Study chair details top 10 findings of CATT
WAIKOLOA, Hawaii — The lead author of the Comparison of Age-Related Macular Degeneration Treatment Trials presented the top 10 study findings here.
“In general, physicians who use a lot of Lucentis tend to look at this data and see differences, and Avastin users tend to look at this data and see similarities,” Daniel F. Martin, MD, said at Retina 2013.

Daniel F. Martin, MD
The findings include that Lucentis (ranibizumab, Genentech) and Avastin (bevacizumab, Genentech) were equivalent in visual acuity outcomes at the conclusion of the first year of the study and that an as-needed treatment regimen of either drug produces excellent visual acuity results, albeit a mean gain of 2.4 letters less than a monthly treatment regimen.
“The bottom line is that in every piece of data I can find, these two drugs are the same for visual acuity,” Martin said.
As-needed dosing resulted in 10 fewer injections over the course of 2 years, and if a physician chooses monthly dosing for the small visual acuity benefit, then this regimen must continue indefinitely.
Martin also said almost all cases of endophthalmitis were in patients on a monthly dosing regimen.
Monthly dosing does not appear to reliably alter choroidal neovascularization anatomically, he said. There is also no evidence that three monthly injections are necessary to initiate therapy, and CATT data mandates the need for only one injection.
Monthly dosing of ranibizumab produces the greatest decrease in retinal thickness, fluid, leakage and lesion growth; however, ranibizumab monthly also produces a higher rate of very thin retinas at 1 year of treatment and a higher incidence of geographic atrophy at 2 years of treatment.

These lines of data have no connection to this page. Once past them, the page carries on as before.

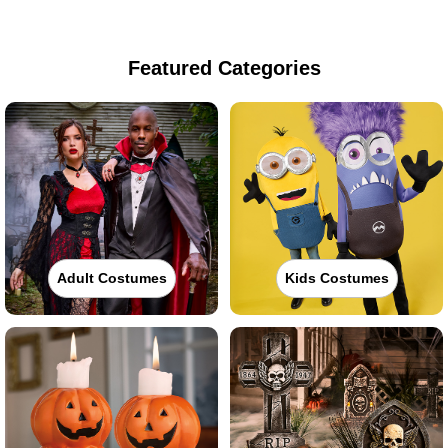
Featured Categories
Adult Costumes
Kids Costumes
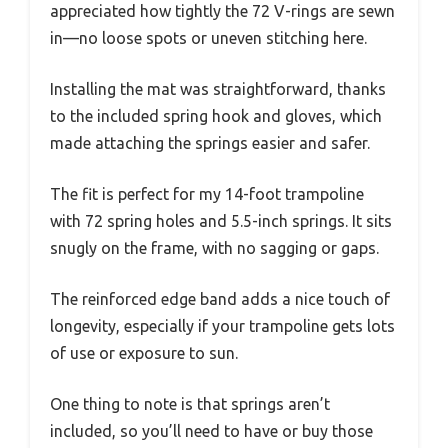
appreciated how tightly the 72 V-rings are sewn
in—no loose spots or uneven stitching here.
Installing the mat was straightforward, thanks
to the included spring hook and gloves, which
made attaching the springs easier and safer.
The fit is perfect for my 14-foot trampoline
with 72 spring holes and 5.5-inch springs. It sits
snugly on the frame, with no sagging or gaps.
The reinforced edge band adds a nice touch of
longevity, especially if your trampoline gets lots
of use or exposure to sun.
One thing to note is that springs aren’t
included, so you’ll need to have or buy those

Also through 2 years of treatment, no difference was recorded between the drugs regarding rates of death, myocardial infarction or stroke.
The data showed that the specific alleles that may predict the development of AMD do not predict a patient’s response to therapy with ranibizumab or bevacizumab.
The higher price of ranibizumab over bevacizumab was also noted as a prominent finding by Martin.
Disclosure: Martin has no relevant financial disclosures.